CS 388 Natural Language Processing
Homework 3: Statistical Parsing with "Unsupervised" Domain Adaptation

Due: March 31, 2014

When learning statistical parsers, the learned parser can be quite specific to the genre of the training corpus. A parser trained on WSJ will perform significantly less well on Brown, which contains a wider variety of genres. The task of domain adaptation or transfer learning is to adapt a system trained on one "source" domain to perform better on a new "target" domain. Typically, one assumes that there is sufficient labeled training data in the source, but there is little or no labeled data for the target, since gathering sufficient training data in every new domain is expensive and labor intensive. In this assignment, you will look at the special case of "unsupervised" domain adaptation, where one must adapt a parser trained on sufficient labeled data in the source (e.g. WSJ) to a new domain (e.g. Brown) where only unlabeled training data is available.

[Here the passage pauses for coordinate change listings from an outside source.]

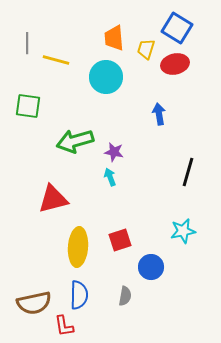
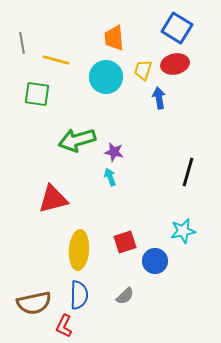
gray line: moved 5 px left; rotated 10 degrees counterclockwise
yellow trapezoid: moved 3 px left, 21 px down
green square: moved 9 px right, 12 px up
blue arrow: moved 16 px up
green arrow: moved 2 px right, 1 px up
red square: moved 5 px right, 2 px down
yellow ellipse: moved 1 px right, 3 px down
blue circle: moved 4 px right, 6 px up
gray semicircle: rotated 36 degrees clockwise
red L-shape: rotated 35 degrees clockwise
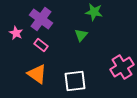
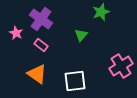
green star: moved 7 px right; rotated 30 degrees counterclockwise
pink cross: moved 1 px left, 1 px up
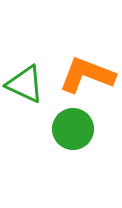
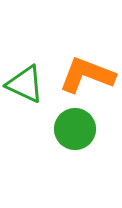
green circle: moved 2 px right
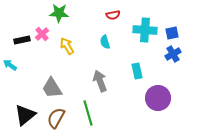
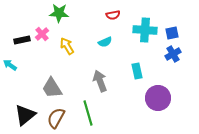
cyan semicircle: rotated 96 degrees counterclockwise
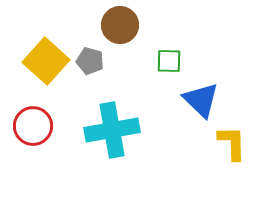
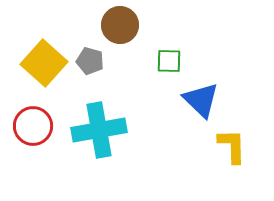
yellow square: moved 2 px left, 2 px down
cyan cross: moved 13 px left
yellow L-shape: moved 3 px down
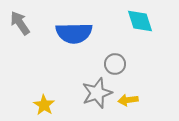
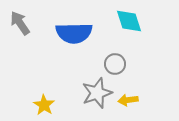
cyan diamond: moved 11 px left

One approach to this problem is self training, a form of semi-supervised learning in which a system trained on a "seed" set of labeled data is used to produce automatically labeled output (e.g. parse trees) for an unlabeled set of "self-training" data, and the resulting "peudo-supervised" data is added to the seed training data, and the system is retrained. In this homework, we'll roughly replicate one of the experiments from a recent ACL paper by Reichart and Rappoport that explores the feasibility of self-training for PCFGs. Note that this self-training approach is similar to semi-supervised EM, except the system only uses "hard supervision" in the form of the most confident output for the self-training data rather than "soft supervision" that retrains on probabilistically labeled data, propagating the uncertainty in the "pseudo-supervised" data thru the retraining process. Therefore, this approach is sometimes called "hard EM".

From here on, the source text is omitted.